Thanks for the summary @ssingh. I have a local proposal that will send out when ready. There is one main point to decide and is the "caching" time of this information:

  • [no cache] always query confctl and read the yaml file for every DNS query done by the discovery module
  • [time cache] re-read the data from confctl+yaml if the cached one is older than X minutes
  • [explicit cache] expose a "refresh recursors" method to explicitly refresh them

Do you have any preference?

Thanks for the summary @ssingh. I have a local proposal that will send out when ready. There is one main point to decide and is the "caching" time of this information:

  • [no cache] always query confctl and read the yaml file for every DNS query done by the discovery module
  • [time cache] re-read the data from confctl+yaml if the cached one is older than X minutes
  • [explicit cache] expose a "refresh recursors" method to explicitly refresh them

Do you have any preference?

I think [no cache] is fine given that the lookups will most likely be infrequent. Is that assumption correct? That also seems to be the easiest way forward for you I think.
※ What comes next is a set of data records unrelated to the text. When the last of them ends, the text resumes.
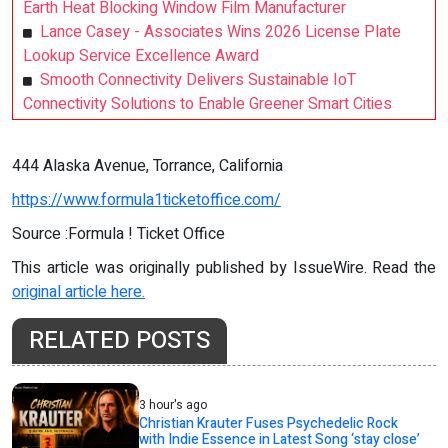
Earth Heat Blocking Window Film Manufacturer
Lance Casey - Associates Wins 2026 License Plate
Lookup Service Excellence Award
Smooth Connectivity Delivers Sustainable IoT
Connectivity Solutions to Enable Greener Smart Cities
444 Alaska Avenue, Torrance, California
https://www.formula1ticketoffice.com/
Source :Formula ! Ticket Office
This article was originally published by IssueWire. Read the
original article here.
RELATED POSTS
3 hour's ago
Christian Krauter Fuses Psychedelic Rock
with Indie Essence in Latest Song ‘stay close’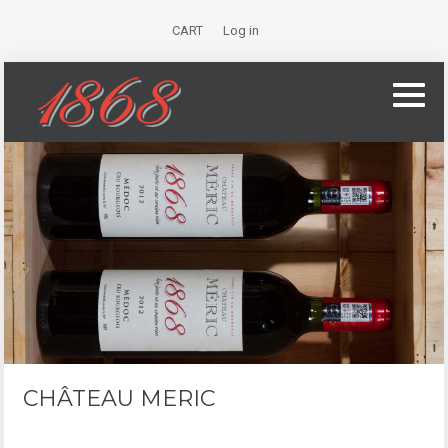
CART
Log in
CHÂTEAU MERIC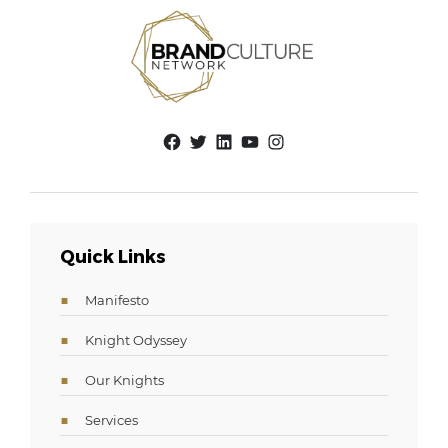
Facebook
Twitter
LinkedIn
YouTube
Instagram
Quick Links
Manifesto
Knight Odyssey
Our Knights
Services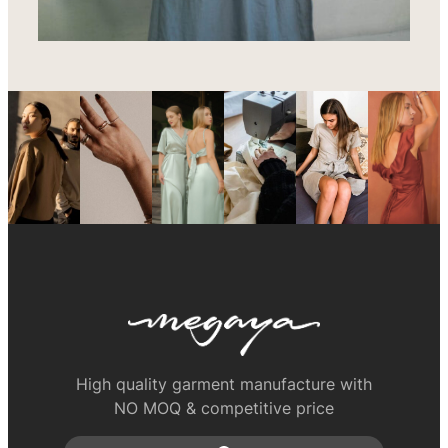
High quality garment manufacture with
NO MOQ & competitive price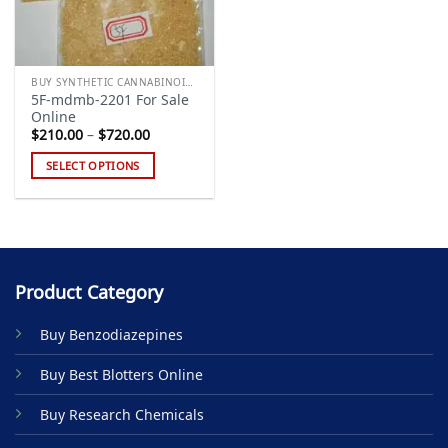
BUY SYNTHETIC CANNABINOIDS
5F-mdmb-2201 For Sale
Online
Price
$
210.00
–
$
720.00
range:
$210.00
SELECT OPTIONS
through
$720.00
This
product
has
multiple
variants.
Product Category
The
options
Buy Benzodiazepines
may
be
Buy Best Blotters Online
chosen
on
Buy Research Chemicals
the
product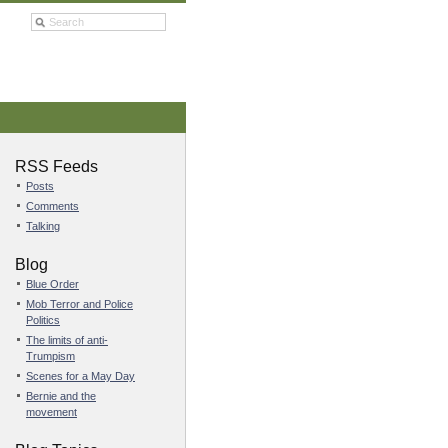
RSS Feeds
Posts
Comments
Talking
Blog
Blue Order
Mob Terror and Police
Politics
The limits of anti-
Trumpism
Scenes for a May Day
Bernie and the
movement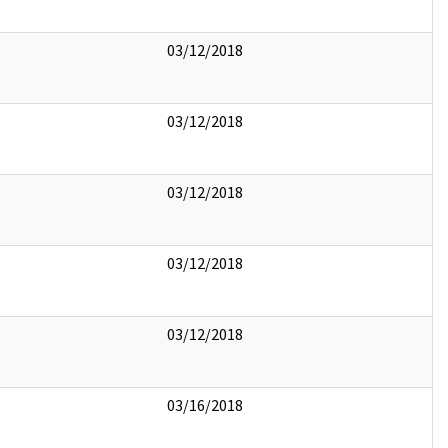
03/12/2018
03/12/2018
03/12/2018
03/12/2018
03/12/2018
03/16/2018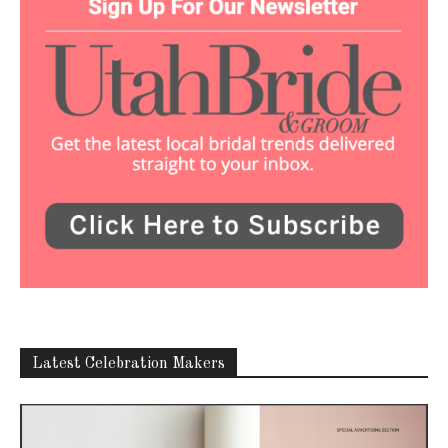
Latest Celebration Makers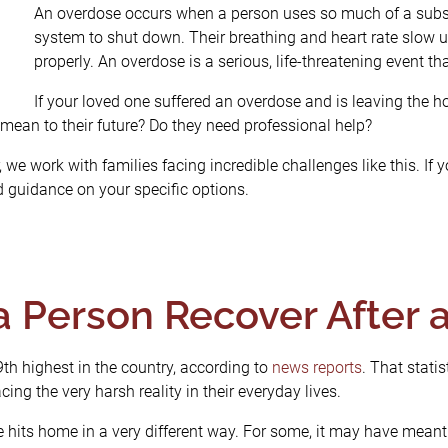
An overdose occurs when a person uses so much of a subst
system to shut down. Their breathing and heart rate slow un
properly. An overdose is a serious, life-threatening event t
If your loved one suffered an overdose and is leaving the 
mean to their future? Do they need professional help?
we work with families facing incredible challenges like this. If y
 guidance on your specific options.
a Person Recover After 
9
th
highest in the country, according to
news reports
. That statis
ing the very harsh reality in their everyday lives.
 hits home in a very different way. For some, it may have meant 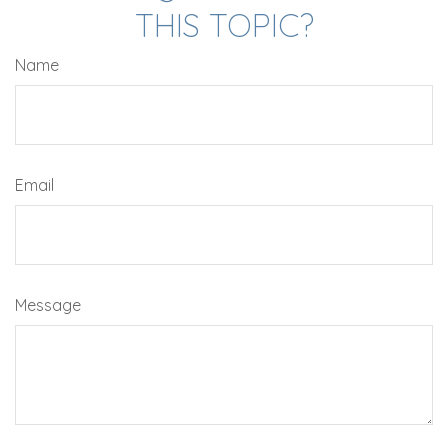
THIS TOPIC?
Name
Email
Message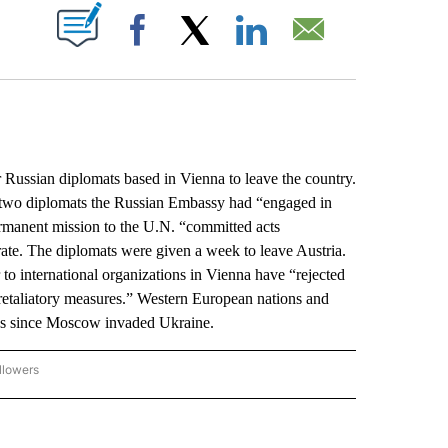
ABOUT NEW PAGES ON "".
Facebook
X
LinkedIn
Email
ussian diplomats based in Vienna to leave the country.
t two diplomats the Russian Embassy had “engaged in
permanent mission to the U.N. “committed acts
ate. The diplomats were given a week to leave Austria.
to international organizations in Vienna have “rejected
 retaliatory measures.” Western European nations and
ons since Moscow invaded Ukraine.
llowers
P NATIONAL BUSINESS" TO RECEIVE NOTIFICATIONS ABOUT NEW PAGES ON "AP NAT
Because I think while it's easy to come up with a number for a long-term depools (shutdowns, hardware maintenance), short-term depools are a bit hard to predict and might result in various corner cases. Such corner cases are also present for the no-cache option to be clear but I think the probability is lowered.

My two cents anyway since I think you know more about all the possible usecases of this.

Change #1077410 had a related patch set uploaded (by Volans; author: Volans):

[operations/software/spicerack@master] authdns: add new module to get the list of authdns

https://gerrit.wikimedia.org/r/1077410

@ssingh what do you think of the above draft patch proposal? If that works for you I'll complete it and get it included into spicerack.

@ssingh what do you think of the above draft patch proposal? If that works for you I'll complete it and get it included into spicerack.

Thanks for working on the patch -- changes good look and as we discussed! The cluster, service type are correct.

Hi @Volans can I confirm the status of this task?

As noted in description this would be beneficial for the cookbooks we use in our upcoming switchover.

Thanks

@MLechvien-WMF I haven't work on this since the original unplanned effort that generated the above patch. As I have been also moved to a different team since then I don't think I will be able to work on this. The existing patch can surely be taken and carried over by interested parties in the affected teams (serviceops, traffic, I/F) if that approach still makes sense.